Industry News

How to Use a Marketing Survey to Help Close Corporate Accounts

Posted on April 11, 2011

When closing a deal, you want all the help you can get. One of the best aides you can have is data to back-up your argument. And one of the most convincing forms of data is a marketing survey. Done properly, a marketing survey can seal the deal for you; done wrong it can do you in. How do you get it right?

First, make sure you conduct the marketing survey right to begin with. When constructing the survey, have a clear objective. Without a clear objective, your questions may be irrelevant to the information you need. You may also end up with too many questions, annoying those taking the survey and making analysis of the results difficult.

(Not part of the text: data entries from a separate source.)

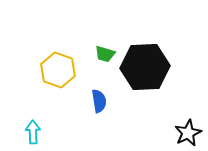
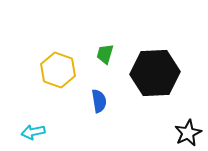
green trapezoid: rotated 90 degrees clockwise
black hexagon: moved 10 px right, 6 px down
cyan arrow: rotated 100 degrees counterclockwise
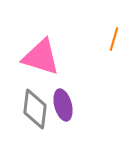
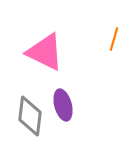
pink triangle: moved 4 px right, 5 px up; rotated 9 degrees clockwise
gray diamond: moved 5 px left, 7 px down
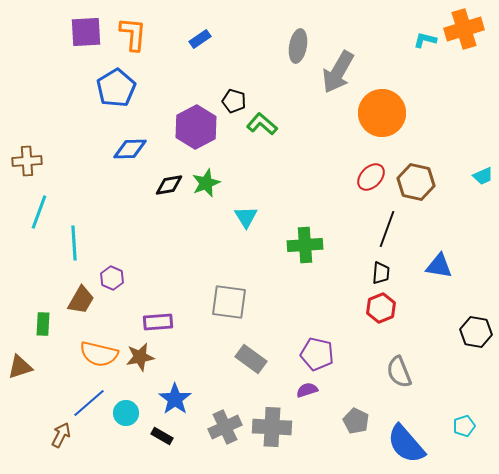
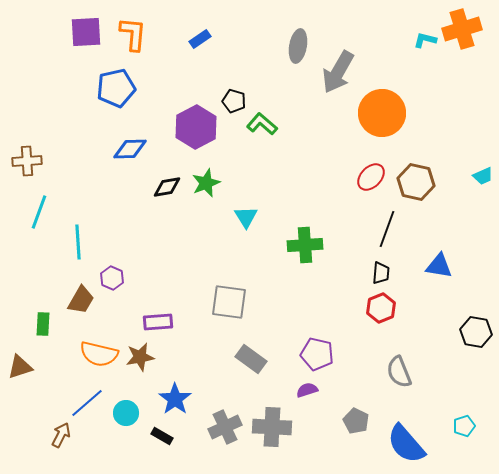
orange cross at (464, 29): moved 2 px left
blue pentagon at (116, 88): rotated 18 degrees clockwise
black diamond at (169, 185): moved 2 px left, 2 px down
cyan line at (74, 243): moved 4 px right, 1 px up
blue line at (89, 403): moved 2 px left
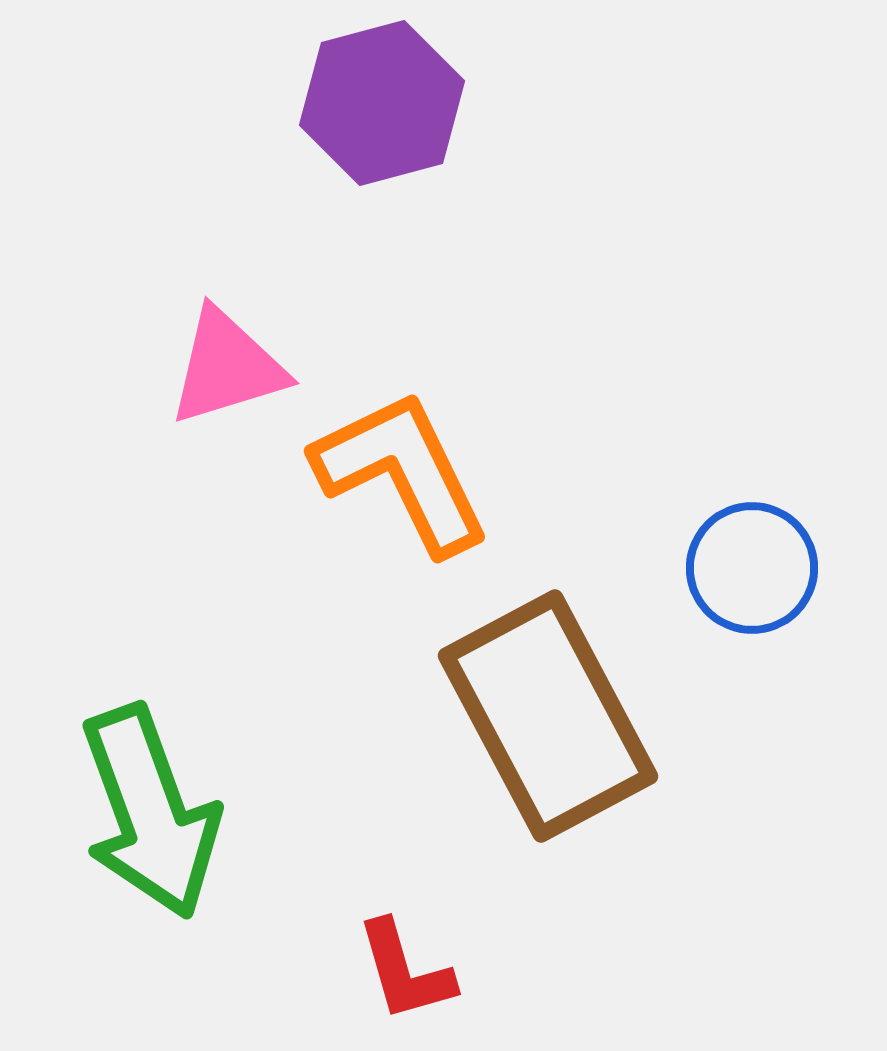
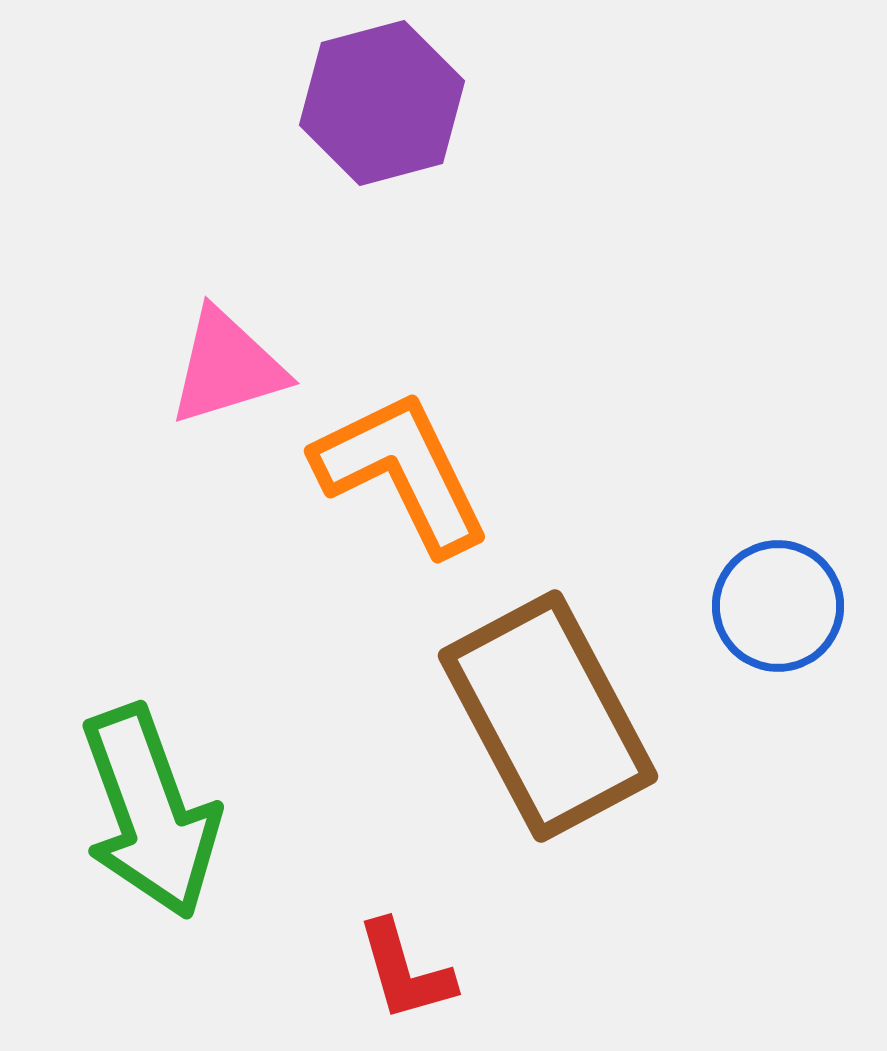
blue circle: moved 26 px right, 38 px down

Testing your questions on a small focus group first ensures your target population understands what you are asking and that you are asking the right questions.

Choosing the right instrument for conducting the marketing survey is also important. Mail and phone surveys are traditional methods, as are in-person surveys. More and more surveys are conducted through websites and social networking. These can be particularly useful for surveying existing customers and getting quick responses.

Second, present the results effectively. You are conducting the marketing survey to convince decision makers. Don't bury the results in a long series of slides filled with charts and graphs. Give them the bottom line first and add supporting information if necessary.

If you can get by with one slide which sums up the survey in your favor, go with it. Have additional information ready if you need it to back-up your opening slide, but use only as much as you need to convince your audience.

Remember, the goal is not to show all the work you did in creating, conducting, and analyzing a marketing survey, the goal is to close the account. You could easily turn a winning presentation into a loser by not being attuned to the needs and response of your audience.

When using a marketing survey to close corporate accounts, use a two step process. Step one is to conduct the survey the right way. Step two is to present the results effectively. Now, get out there and put it to work.